In Olowu market, grasscutter, snakes, antelopes, hedgehogs, monitor lizards, crocodile and even pangolins are regular animals on the menu. The monitor lizards, crocodiles and pangolins are usually sold alive. The others, dead.
“I am selling the pangolins for about $8 and $15,” one elderly woman said about the two small pangolins on her table. The animals would strain to escape, but a young boy nearby was always on hand to prevent that.
In Nigeria, pangolins are still easily bought and traded despite the fact that the animal has been categorised as endangered. Pangolins are traded for their meat but most especially their scales which are sold and exported for traditional Chinese medicine. According to the UN’s latest Wildlife Crime Report, Nigeria was connected to at least more 51 tonnes of illegal pangolin scales seized in 2019 alone, according to the UN’s latest Wildlife Crime Report.
Wildlife provide a ready source of protein for many Nigerians as at least 4 million people are still battling an acute food insecurity.

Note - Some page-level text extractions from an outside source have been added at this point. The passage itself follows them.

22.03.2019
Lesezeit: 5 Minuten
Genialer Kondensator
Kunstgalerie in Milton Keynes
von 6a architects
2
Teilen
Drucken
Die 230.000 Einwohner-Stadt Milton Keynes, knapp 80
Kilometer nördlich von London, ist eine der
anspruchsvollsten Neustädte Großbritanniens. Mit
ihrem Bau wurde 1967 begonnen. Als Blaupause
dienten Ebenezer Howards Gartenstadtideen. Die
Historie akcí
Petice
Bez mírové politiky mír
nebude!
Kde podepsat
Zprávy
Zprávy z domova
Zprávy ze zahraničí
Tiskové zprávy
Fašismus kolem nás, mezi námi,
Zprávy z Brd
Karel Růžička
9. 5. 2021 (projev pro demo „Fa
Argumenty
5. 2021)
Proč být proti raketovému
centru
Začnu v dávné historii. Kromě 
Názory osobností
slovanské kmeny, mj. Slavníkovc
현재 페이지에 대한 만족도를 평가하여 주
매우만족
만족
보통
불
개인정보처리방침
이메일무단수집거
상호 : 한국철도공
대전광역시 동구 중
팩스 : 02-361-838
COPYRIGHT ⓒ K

But many have countered this argument that even though hunting the wildlife man be cheap for hunters, it is not cheap for the consumers as there are cheaper sources of protein.

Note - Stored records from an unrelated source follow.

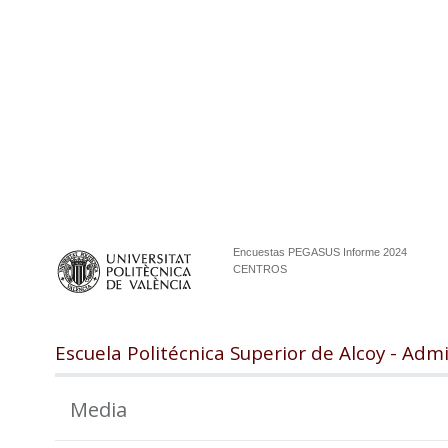
Encuestas PEGASUS Informe 2024
CENTROS
Escuela Politécnica Superior de Alcoy - Adm
Media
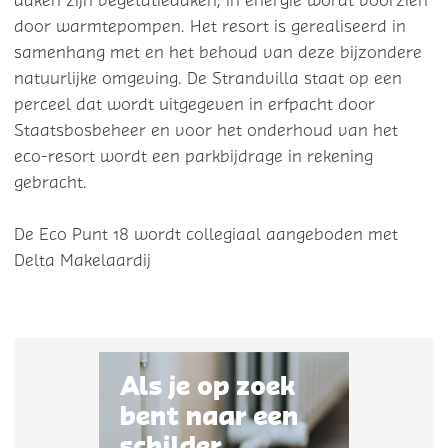
daken zijn vegetatiedaken, in energie wordt voorzien
door warmtepompen. Het resort is gerealiseerd in
samenhang met en het behoud van deze bijzondere
natuurlijke omgeving. De Strandvilla staat op een
perceel dat wordt uitgegeven in erfpacht door
Staatsbosbeheer en voor het onderhoud van het
eco-resort wordt een parkbijdrage in rekening
gebracht.
De Eco Punt 18 wordt collegiaal aangeboden met
Delta Makelaardij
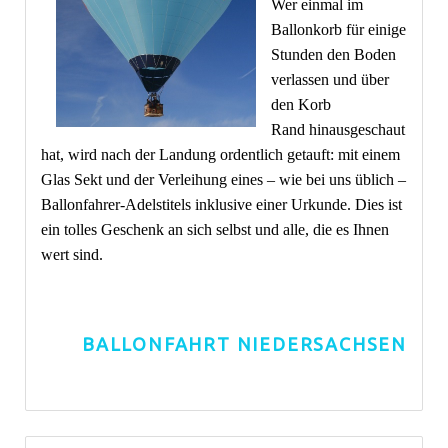
Wer einmal im
Ballonkorb für einige
Stunden den Boden
verlassen und über
den Korb
Rand hinausgeschaut
hat, wird nach der Landung ordentlich getauft: mit einem
Glas Sekt und der Verleihung eines – wie bei uns üblich –
Ballonfahrer-Adelstitels inklusive einer Urkunde. Dies ist
ein tolles Geschenk an sich selbst und alle, die es Ihnen
wert sind.
BALLONFAHRT NIEDERSACHSEN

The UN’s call for the ban on wildlife and wet anmarkets is hinged on the fact that how the animals are kept in such markets allow diseases to fester like the novel coronavirus that is said to have originated from a wet market in Wuhan China.
Public Health experts believe that 70 percent of newly discovered diseases are zoonotic in nature, which makes the consumption of wildlife a risky affair.
One of the traders at Olowu, Comfort Nathaniel said she ran a restaurant in which she sold wildlife meat for wildlife delicacy lovers.
Even though COVID-19 has brought about a lull in commercial activities at Olowu, this has to do more about restrictions in commercial activities than a supposed fear of wildlife meat because of the reports which came out of Wuhan.
Conservationists have been raising the alarm about the wanton killing of wildlife in Nigeria for many years as regulations are weak while there is no enforcement of existing laws prohibiting the trading of wildlife.
The government of Lagos State which is the epicenter of COVID-19 in Nigeria says it does not even have any policy on restricting or prohibiting the hunting, trading or consumption of wildlife in the state at a time the COVID-19 cases in the densely population city is has risen above 8,000.
It is clear the trading in wildlife in Nigeria is not going away anytime soon. For any change to happen in this area, experts say there must be an intentional and comprehensive reorientation of local hunters and traders.